Ok. I thought it was more suited to post here because it´s about extending 
NHibernate features and not about using NHibernate.


On Sunday, December 9, 2012 6:51:30 PM UTC+1, Tobias Eriksson wrote:
>
> I am missing an efficient way in NHibernate to fetch several collections. 

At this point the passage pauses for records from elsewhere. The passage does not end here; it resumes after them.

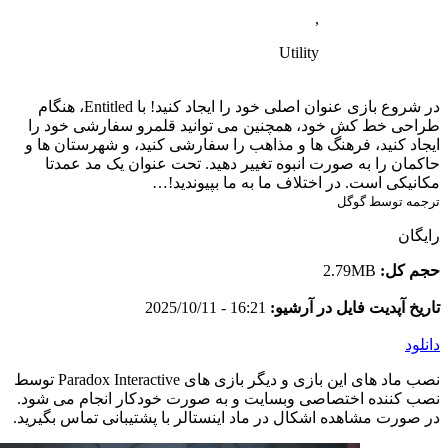
,
Utility
در شروع بازی عنوان اصلی خود را ایجاد کنید! با Entitled، هنگام
طراحی خط کش خود، همچنین می توانید قلمرو سفارشی خود را
ایجاد کنید، فرهنگ ها و مذاهب را سفارشی کنید، و شهرستان ها و
حاکمان را به صورت انبوه تغییر دهید. تحت عنوان یک مد عمدتا
مکانیکی است. در اختلاف ما به ما بپیوندید!…
ترجمه توسط گوگل
رایگان
حجم کل:
2.79MB
تاریخ آپدیت فایل در آرشیو:
16:21 - 2025/10/11
دانلود
نصب ماد های این بازی و دیگر بازی های Paradox Interactive توسط
نصب کننده اختصاصی وبسایت و به صورت خودکار انجام می شود.
در صورت مشاهده اشکال در ماد اینستالر با پشتیبانی تماس بگیرید.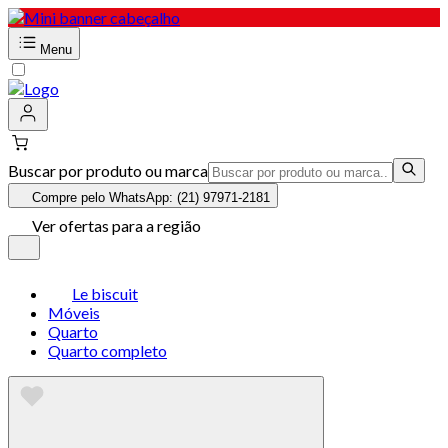
Menu
Buscar por produto ou marca
Compre pelo WhatsApp: (21) 97971-2181
Ver ofertas para a região
Le biscuit
Móveis
Quarto
Quarto completo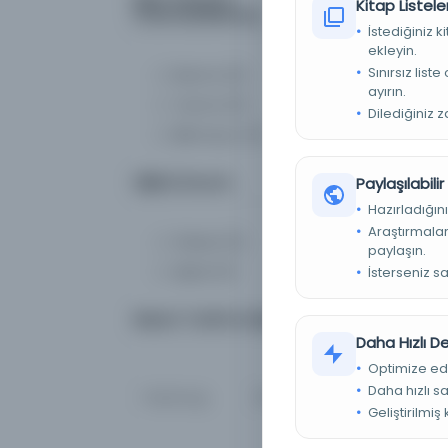
Kitap Listeler
(Yazma/Basma)
İstediğiniz 
ekleyin.
Sınırsız list
Basma
(0)
ayırın.
Yazma
(0)
Dilediğiniz 
Bilinmiyor
(0)
Dijital Durum
Paylaşılabili
Hazırladığını
Araştırmaları
Fiziksel
(0)
paylaşın.
Dijital
(0)
İsterseniz s
Basım Tarihi Aralığı
Daha Hızlı 
Optimize ed
Daha hızlı s
Geliştirilmiş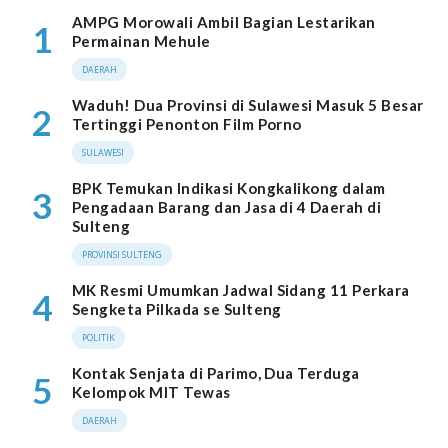
AMPG Morowali Ambil Bagian Lestarikan
1
Permainan Mehule
DAERAH
Waduh! Dua Provinsi di Sulawesi Masuk 5 Besar
2
Tertinggi Penonton Film Porno
SULAWESI
BPK Temukan Indikasi Kongkalikong dalam
3
Pengadaan Barang dan Jasa di 4 Daerah di
Sulteng
PROVINSI SULTENG
MK Resmi Umumkan Jadwal Sidang 11 Perkara
4
Sengketa Pilkada se Sulteng
POLITIK
Kontak Senjata di Parimo, Dua Terduga
5
Kelompok MIT Tewas
DAERAH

> Say that you have a list of entities already in NHibernate session and want 
> to fetch two collections for these. You could do something like this.
>
> Session.QueryOver<MyEntity>()
>
>    .Fetch(p => p.Collection1).Eager
>
>    .WhereRestrictionOn(e => e.Id).IsInG(ids)
>
>    .List();
> Session.QueryOver<MyEntity>() 
>
>     .Fetch(p => p.Collection2).Eager
>
>     .WhereRestrictionOn(e => e.Id).IsInG(ids)
>
>     .List();
> However this is fetching much more data than is needed, joining over the 
> main table several times. 
>
>  
> I have experimented with a strategy to only fetch the data that is 
> necessary (see 
> code<https://github.com/tobias-eriksson-stratsys/NHibernateExperiments/blob/master/Infrastructure/CollectionFetcher.cs>
> )
>
> Then you could do like this. 
>
>
> var fetcher = new CollectionFetcher(Session);
>
> fetcher.Fetch(entities, p => p.Collection1);
>
> fetcher.Fetch(entities, p => p.Collection2);
> Now I want to take it one step further and batch everything in one query 
> something like this 
>
> var fetcher = new CollectionFetcher(Session);
>
> fetcher
>
>   .Fetch(entities, p => p.Collection1)
>
>   .Fetch(entities, p => p.Collection2)
>   .Execute()
>
> I have looked at how MultiQuery handles this and it seems quite easy to 
> do, but the methods on the Loader class is internal so I can’t access these 
> from outside of NHibernate. 
>
> Does anyone have any ideas how I can take this idea further?